Let’s talk about how we talk about color. Let’s talk about what is a color and what is not. Let's talk about it in a way that works for us in the 21st century.
colors, non-colors & neutrals
Did you know that in the 12th century, the color spectrum was bookended by black and white? It was: white, yellow, red, green, blue, purple and black.
But when Newton came along in the 17th century and proposed the color wheel based on the rainbow we still use today, he knocked white and black off the spectrum. So they were no longer considered colors.
Surely, this is a disservice to both black and white? Even now, the color world is ambivalent about whether black and white are actual colors - they've been bundled into a non-color-ish category we call neutrals, along with grays, beiges, tans and others.
The Resonance Color System is all inclusive: it welcomes every color nuance in all hues – no matter how chromatically challenged they may be. So it is comprised of 15 color families/hues: gray, white, black, yellow, tan/olive, orange, beige/brown, red, magenta, purple, indigo blue, blue, blue-green, green, and yellow-green.
warm vs. cool
are all blues cool and all yellows warm?
Traditionally, one side of the color wheel is ‘cool’ (blues, purples, greens) while the other is ‘warm’ (yellows, oranges, reds).
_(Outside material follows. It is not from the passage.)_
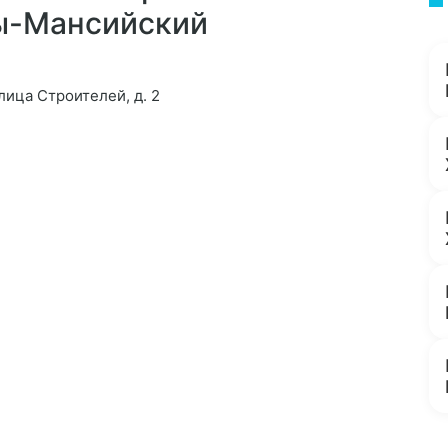
ы-Мансийский
лица Строителей, д. 2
This worked well for Newton (1642-1726) and Goethe (1749-1832), but we need more subtlety today. With the millions and millions of possibilities at our fingertips, for colors to truly resonate with each other, we need to get more granular. We need to take into account temperature within each hue, their sub-temperatures, that is, warm yellows and cool yellows; warm blues and cool blues.
The Resonance Color System goes a step further and brings in the concept of balanced colors into our vocabulary in order to include color nuances that are neither warm nor cool.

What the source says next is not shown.